School road rage: Half of mothers abused or threatened while driving children to class

Almost half of mothers have been sworn at, abused or threatened with violence while driving their children to school.

‘School road rage’ has become so bad, many admit they now dread having to pick their children up from lessons.

The survey of 1,150 mothers found 27 per cent have had rude hand gestures made at them, while 19 per cent have been sworn at by other drivers.

Many mothers fear the school run because of road rage incidents such as these

Many mothers fear the school run because of road rage incidents such as these

Others said they are regularly hooted at or have had headlights flashed at them while on the school run.

Most seriously, 2 per cent have been threatened with violence, the figures compiled
by Honda reveal.

The road rage often occurs when other drivers caught up in congestion around the school gates get annoyed at slower traffic, parents looking for parking spaces and being held up as kids cross the road.

But some 55 per cent of mums believe they were targeted by motorists and environmentalists angry their cars are clogging roads in what are perceived to be large gas-guzzling cars.

The mums feel they are unfairly stereotyped - many share the run with other children so five seat cars and bigger are often full.

John Kingston, of Honda, said: ‘We believe the reason mums get such a hard time is because of unfounded perceptions.’

More than three in four take two or more children with them to and from school and 49 per cent make the trip as part of a longer journey, such as shopping or to work.

Almost half  of school run mums have never had a crash in their car, compared to just 35 per cent of the population as a whole.

Slightly more than half live too far away from school to walk or cycle and 19 per cent say there are no suitable public transport links.

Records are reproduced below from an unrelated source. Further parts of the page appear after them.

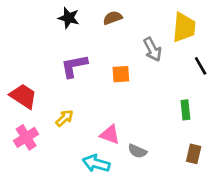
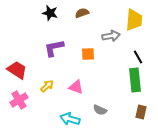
gray arrow: (152, 49) -> (111, 36), turned -72
black line: (201, 66) -> (138, 57), moved
green rectangle: (185, 110) -> (135, 80), size x1.6
pink triangle: (110, 135) -> (76, 87), moved

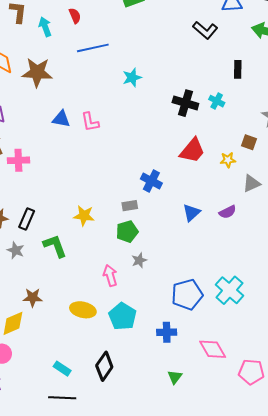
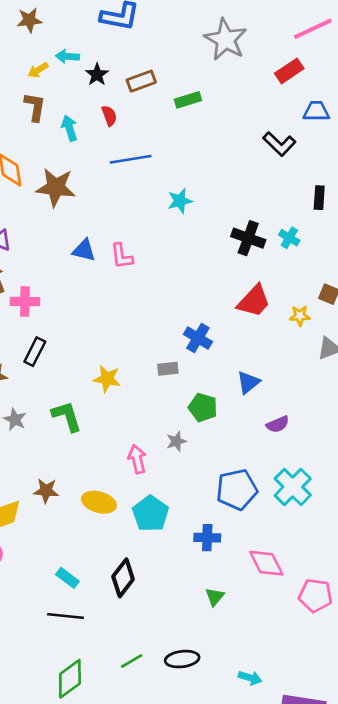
purple semicircle: (228, 212) -> (278, 424), moved
black rectangle: (27, 219) -> (35, 352), moved
green pentagon: (127, 232) -> (203, 407), moved, turned 30
brown star: (33, 298) -> (46, 491), moved

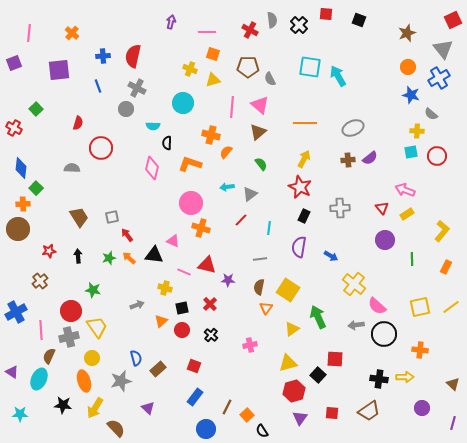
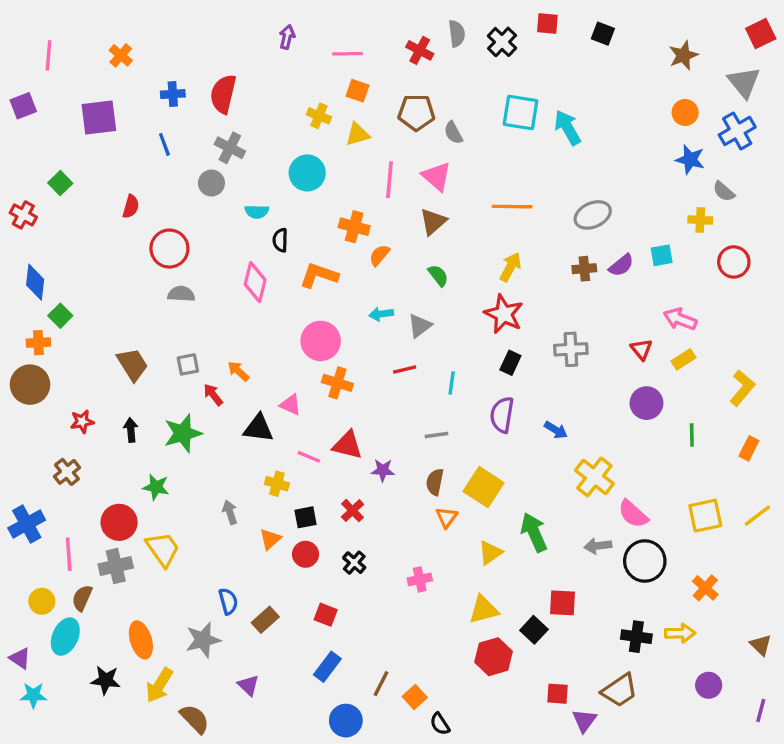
cyan square: (411, 152) -> (662, 255), moved
gray semicircle: (72, 168) -> (181, 294), moved
red line: (241, 220) -> (405, 369), turned 32
green star: (109, 258) -> (183, 433), size x1.6
orange arrow: (129, 258) -> (238, 371), moved
gray arrow: (137, 305) -> (230, 512), turned -88
orange cross: (420, 350) -> (705, 588), turned 35
yellow circle: (92, 358) -> (42, 601), moved
purple triangle: (12, 372) -> (20, 658), moved
purple triangle: (300, 418) -> (584, 721), moved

A small section - 15 per cent - say they use the car because they are worried about busy roads or other safety aspects.

But nearly half  feel they are being unfairly pressured into leaving the car at home despite the lack of an alternative.

Back home, mums are greener too than most of the population.

They recycle an average of 60 per cent of their household waste, compared to around 25 per cent for the average UK adult.